Look through the data below and, wherever a line carries the word "Hair", please copy that line.

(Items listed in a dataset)
>>>

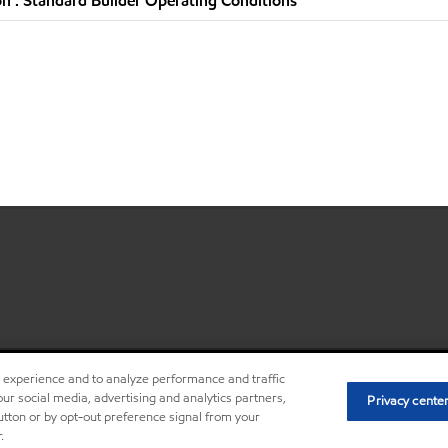
n : Standard Builder Operating Conditions
r experience and to analyze performance and traffic
•
Privacy center (Do not sell o
ur social media, advertising and analytics partners,
Privacy cente
button or by opt-out preference signal from your
.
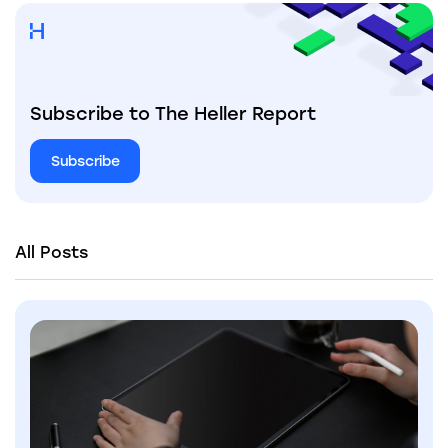
Subscribe to The Heller Report
Subscribe
All Posts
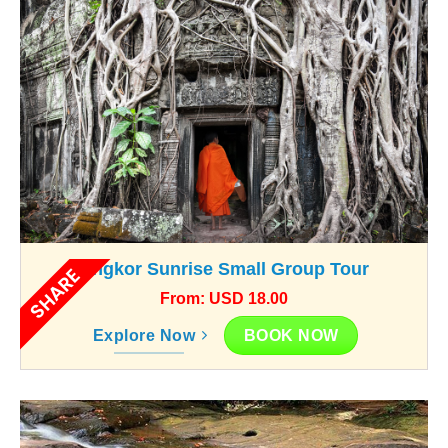
Angkor Sunrise Small Group Tour
SHARE
From: USD 18.00
BOOK NOW
Explore Now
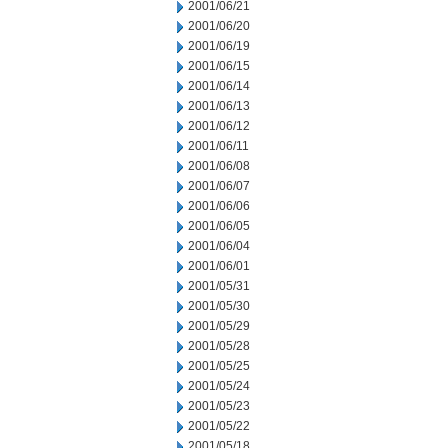
2001/06/21
2001/06/20
2001/06/19
2001/06/15
2001/06/14
2001/06/13
2001/06/12
2001/06/11
2001/06/08
2001/06/07
2001/06/06
2001/06/05
2001/06/04
2001/06/01
2001/05/31
2001/05/30
2001/05/29
2001/05/28
2001/05/25
2001/05/24
2001/05/23
2001/05/22
2001/05/18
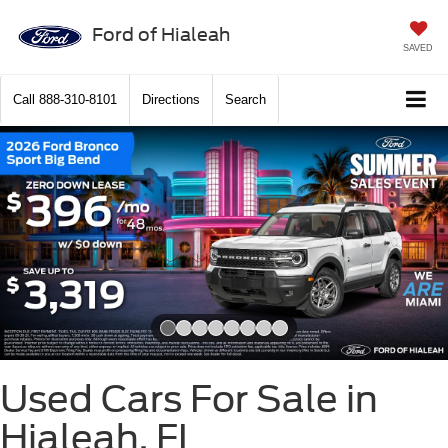
Ford of Hialeah
SAVED
Call
888-310-8101
Directions
Search
Slide 1 of 8
Used Cars For Sale in
Hialeah, FL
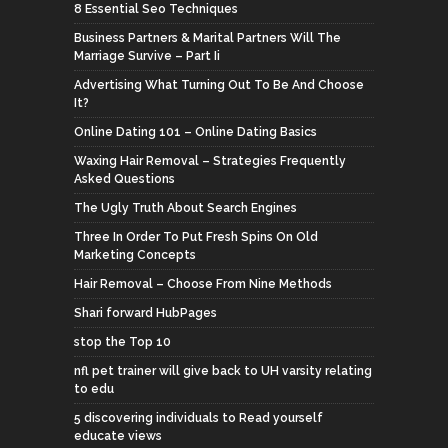
8 Essential Seo Techniques
Business Partners & Marital Partners Will The
Marriage Survive – Part Ii
Advertising What Turning Out To Be And Choose
It?
Online Dating 101 – Online Dating Basics
Waxing Hair Removal – Strategies Frequently
Asked Questions
The Ugly Truth About Search Engines
Three In Order To Put Fresh Spins On Old
Marketing Concepts
Hair Removal – Choose From Nine Methods
Shari forward HubPages
stop the Top 10
nfl pet trainer will give back to UH varsity relating
to edu
5 discovering individuals to Read yourself
educate views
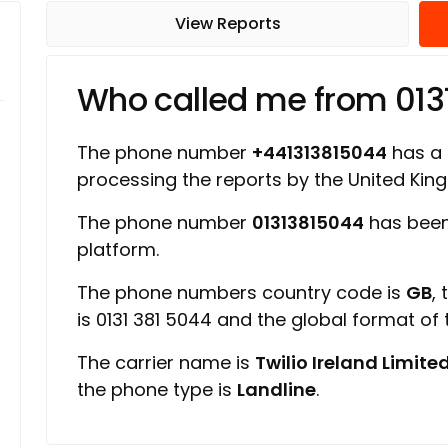
View Reports
Who called me from 013
The phone number
+441313815044
has a r
processing the reports by the United Ki
The phone number
01313815044
has been
platform.
The phone numbers country code is
GB
,
is 0131 381 5044 and the global format of
The carrier name is
Twilio Ireland Limite
the phone type is
Landline
.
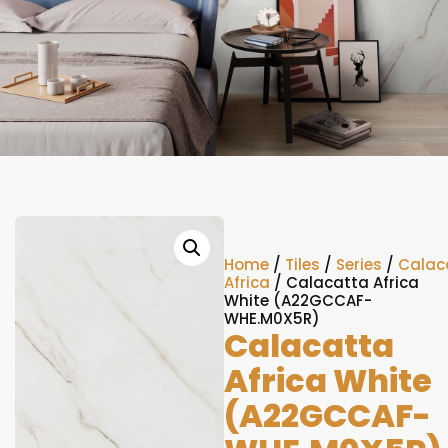
Home
/
Tiles
/
Series
/
Calac
Africa
/ Calacatta Africa
White (A22GCCAF-
WHE.M0X5R)
Calacatta
Africa White
(A22GCCAF-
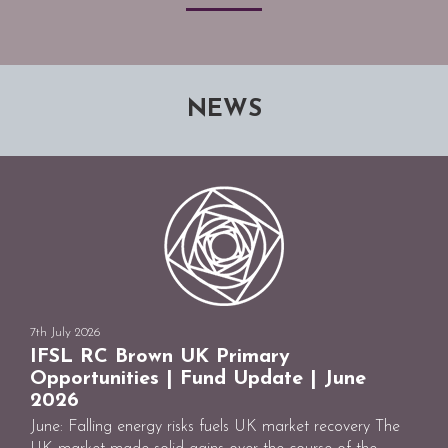
NEWS
7th July 2026
IFSL RC Brown UK Primary
Opportunities | Fund Update | June
2026
June: Falling energy risks fuels UK market recovery The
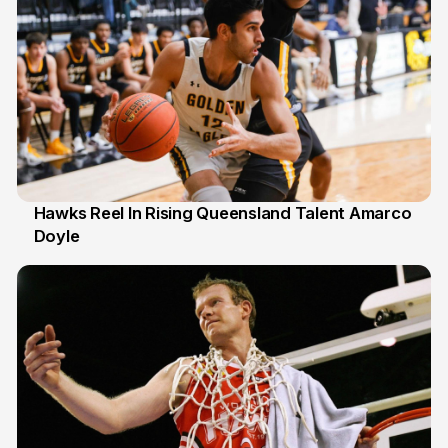
Hawks Reel In Rising Queensland Talent Amarco
Doyle
2 Jul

<<<

§ **Response area**
Waxing Hair Removal – Strategies Frequently
Hair Removal – Choose From Nine Methods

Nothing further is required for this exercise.